Nella prima sezione trovano spazio una serie di lavori che ritraggono i musicisti mentre creano la propria musica, ed è impreziosita dai frutti della felice collaborazione con Lou Reed, nata sotto il segno di Edgar Allan Poe, e dalle impressionanti tavole di grande formato su Hänsel e Gretel portate in scena con l’Opera di Parigi; ma anche da momenti più intimi e minuti, come quando Mattotti in un video estrae da un foglio bianco un affettuoso ritratto a matita di Lucio Dalla. La seconda sezione, dedicata alla danza, è quella più vibrante di colori, come abbiamo già detto l'arma più suggestiva e micidiale del nostro. Lo spirito violento dei rossi, dei gialli, dei blu, rende bene la felice e irrisolta battaglia dei corpi in movimento, soggetto prediletto da Mattotti. L’apice di questa tensione si tocca nella serie dedicata al carnevale di Rio, con suggestioni che rimandano per inventiva alla fantasia variopinta dei balletti esotici dello Schiaccianoci. Infine, il cinema, che in Mattotti è una passione duplice, essendo contemporaneamente soggetto ed oggetto del suo impegno, come dimostrano i lavori per commissione realizzati per i festival cinematografici – pensiamo ai manifesti e alle sigle per Venezia – sia soprattutto l’impresa titanica che, dopo la collaborazione con Enzo D'Alò in Pinocchio, lo ha portato a dirigere il pluripremiato film d’animazione La famosa invasione degli orsi in Sicilia, tratto nel 2019 dal capolavoro di Dino Buzzati.

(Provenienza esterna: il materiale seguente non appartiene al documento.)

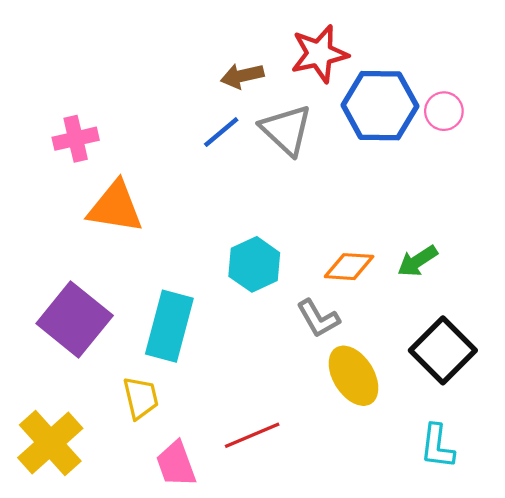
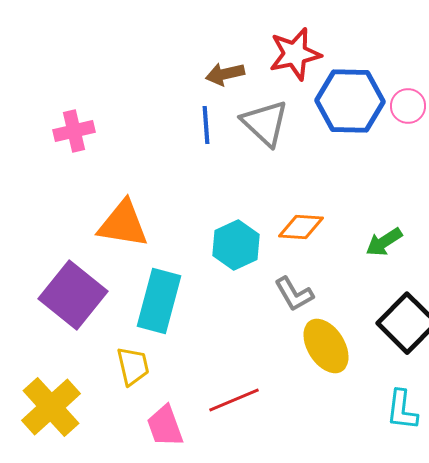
blue line: (221, 132) -> (206, 125), turned -54
orange triangle: (115, 207) -> (123, 224), moved
orange diamond: (349, 267) -> (301, 227), moved

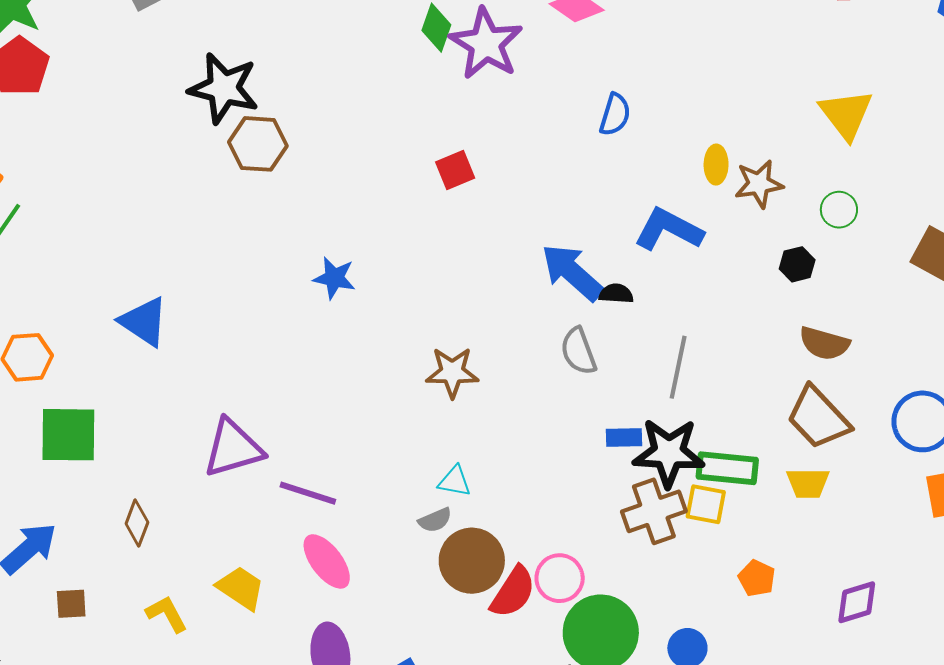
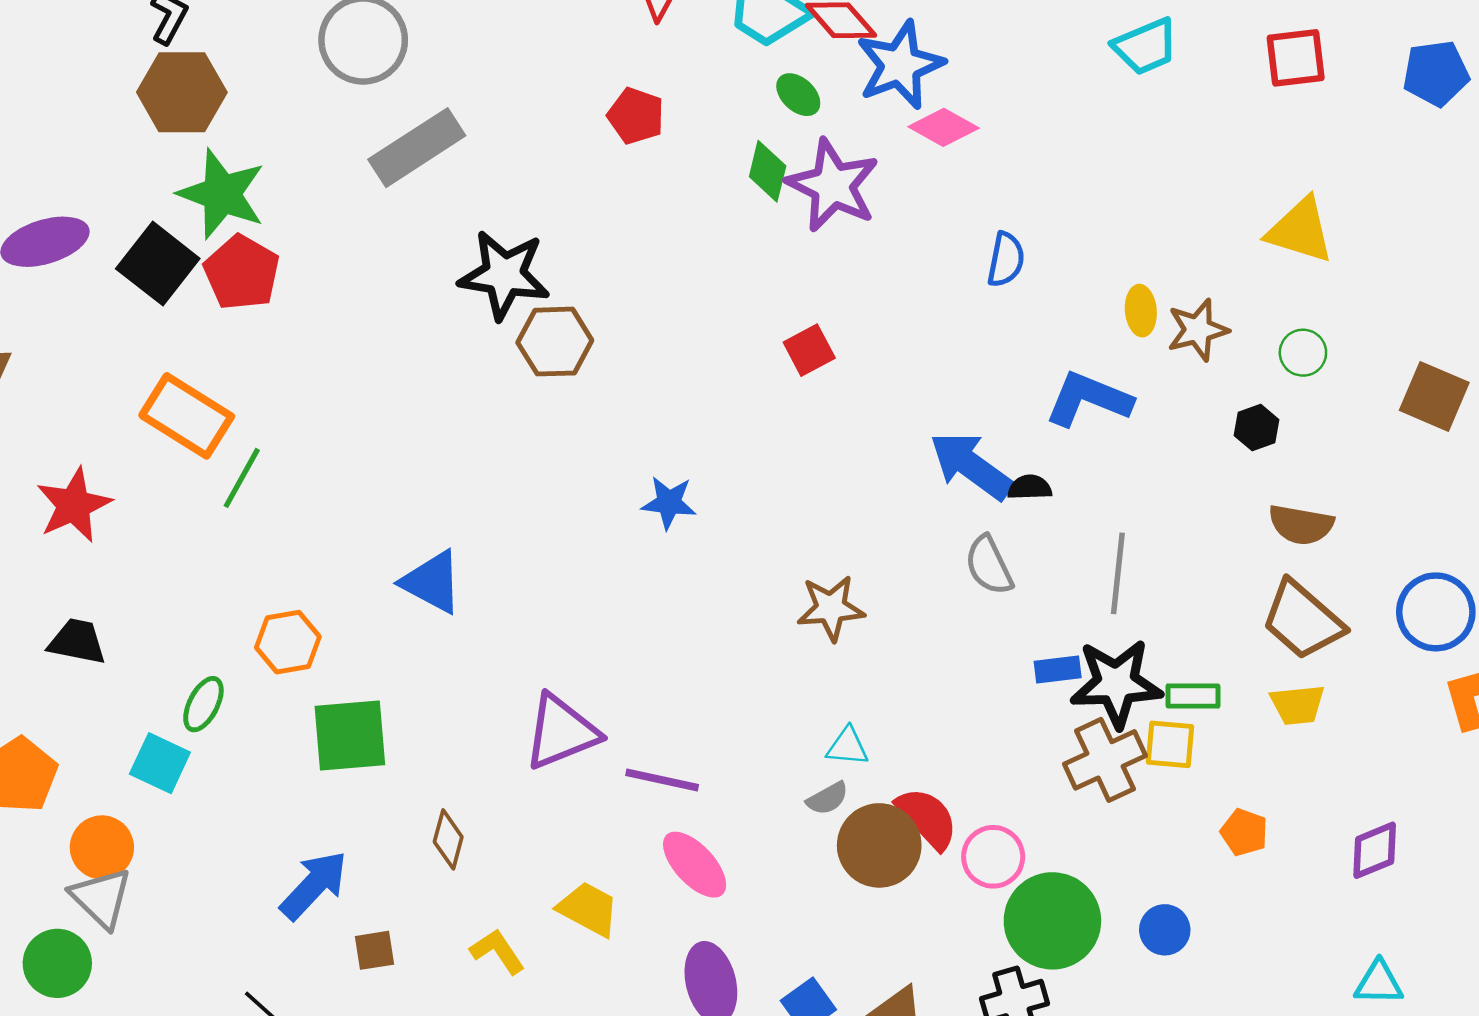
yellow triangle: (846, 114) -> (1300, 230), turned -30
green rectangle: (727, 468) -> (1193, 696), size x0.7
red semicircle: (513, 592) -> (927, 818), moved, turned -70

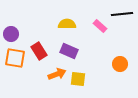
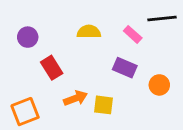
purple circle: (11, 34) -> (28, 37), moved
purple rectangle: (69, 51) -> (125, 68), moved
orange square: (15, 58) -> (25, 112), moved, turned -30

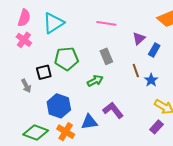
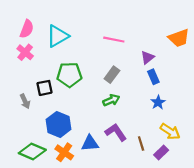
blue rectangle: (154, 50) -> (153, 77), moved, turned -56
gray rectangle: (106, 56) -> (112, 75), turned 56
brown line: (136, 71) -> (141, 144), moved
green arrow: (95, 81) -> (111, 100), moved

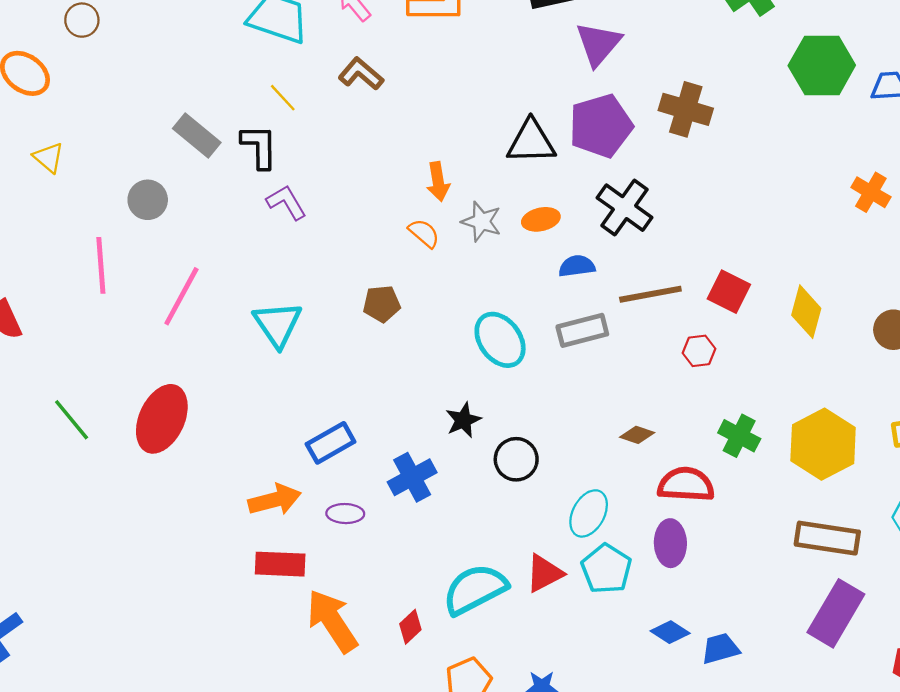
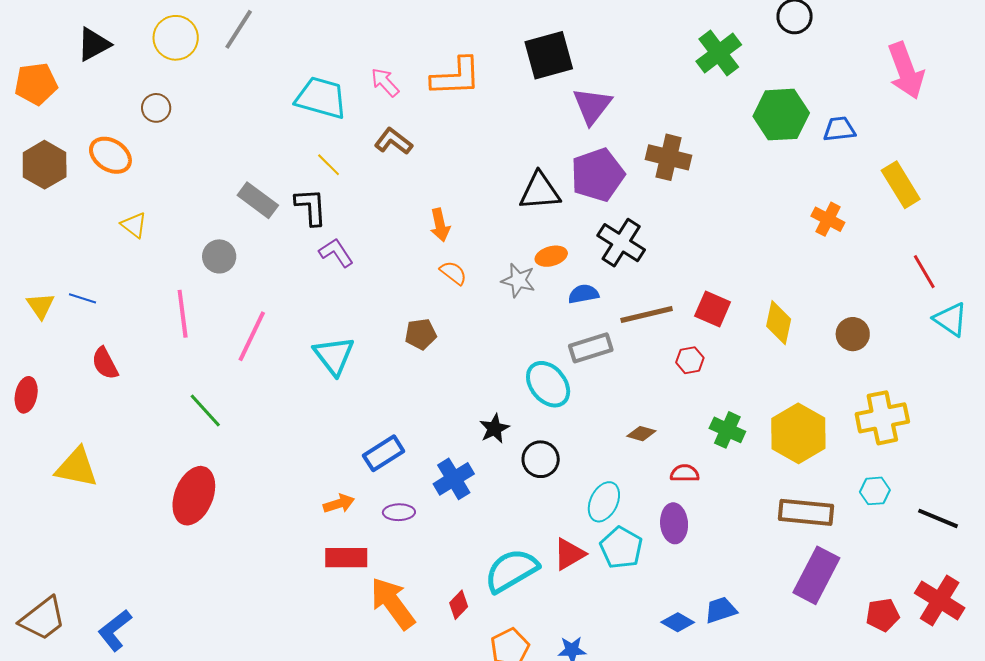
orange arrow: (438, 182) -> (440, 225), moved
gray star: (481, 222) -> (518, 280), moved
cyan ellipse: (500, 340) -> (548, 384), moved
red ellipse: (162, 419) -> (194, 496), moved
green line: (72, 420) -> (205, 411), moved
red semicircle: (686, 484) -> (685, 473), size x0.6
orange arrow: (275, 500) -> (339, 504), size x0.7
blue diamond: (670, 632) -> (678, 622), moved

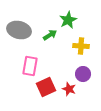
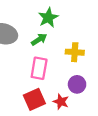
green star: (68, 20) -> (48, 18), moved
pink rectangle: (30, 66) -> (39, 68), moved

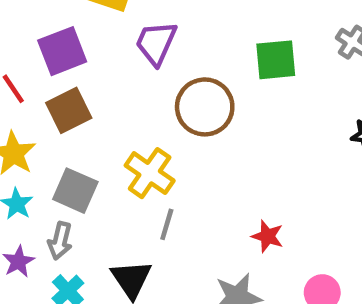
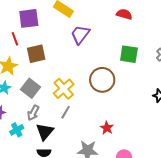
purple square: (62, 51) -> (29, 18), moved
brown circle: (205, 107) -> (102, 80), moved
gray arrow: (60, 241) -> (33, 113), moved

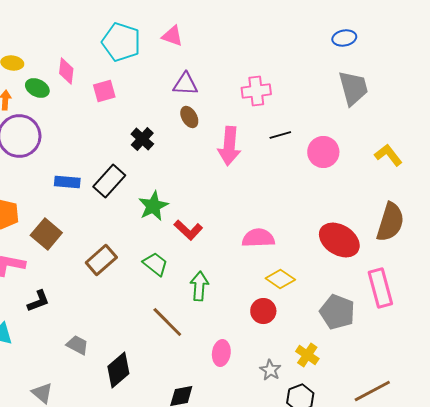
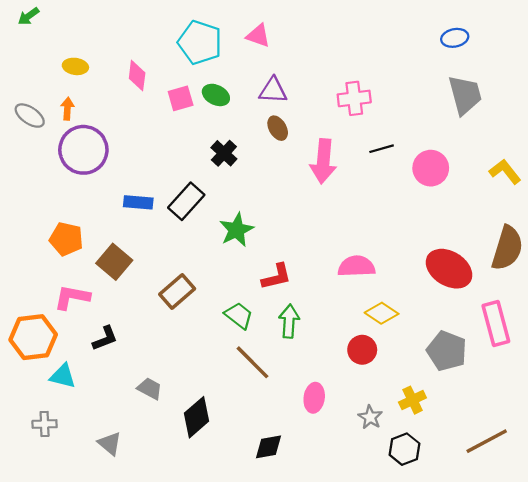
green ellipse: (37, 88) -> (216, 95), moved
red L-shape: (188, 230) -> (276, 277), moved, turned -56
green trapezoid: (155, 264) -> (239, 315), moved
yellow cross: (307, 355) -> (412, 400), turned 30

Ma arrivati in fondo alla mostra ci viene voglia di ricominciare il viaggio, rileggendo l’universo di Mattotti al contrario e in maniera, per così dire, orizzontale. Prendendo a prestito il tema centrale di Stevenson, quel Dottor Jekyll e mister Hyde che Mattotti ha magistralmente adattato a fumetto insieme al fidato compagno ed amico Jerry Kramsky, ci viene da chiederci se in quello che ci è passato davanti agli occhi non si nasconda una scissione feconda e duale: luce e ombra, colore e bianco e nero, infanzia e mondo adulto, pace e violenza. Le ombre di Hänsel e Gretel sperse nel bosco, le terrificanti metamorfosi tra uomo e animale, grovigli informi e maschere inquiete, cupi squarci su un mondo scuro eppure luminosissimo. Ma al fondo Mattotti riesce a conciliare tutto questo da grande narratore visuale, perché è uno dei pochi disegnatori in grado di contraddire la regola aurea espressa da Art Spiegelman, l’autore di Maus. Secondo il quale per fare fumetti non bisogna saper disegnare (e colorare, aggiungiamo noi) troppo bene: per lasciar immergere il lettore nella fluidità sequenziale della storia, non bisogna distrarlo con un disegno ricco di dettagli e sfumature, non bisogna cioè farlo cadere nell’abisso d’attenzione di una singola vignetta. Una regola che vale per tutti, ma certamente non per Lorenzo Mattotti.
La mostra di Lorenzo Mattotti Storie, ritmi, movimenti è visitabile fino al 28 gennaio, nella splendida cornice del Museo di Santa Giulia di Brescia.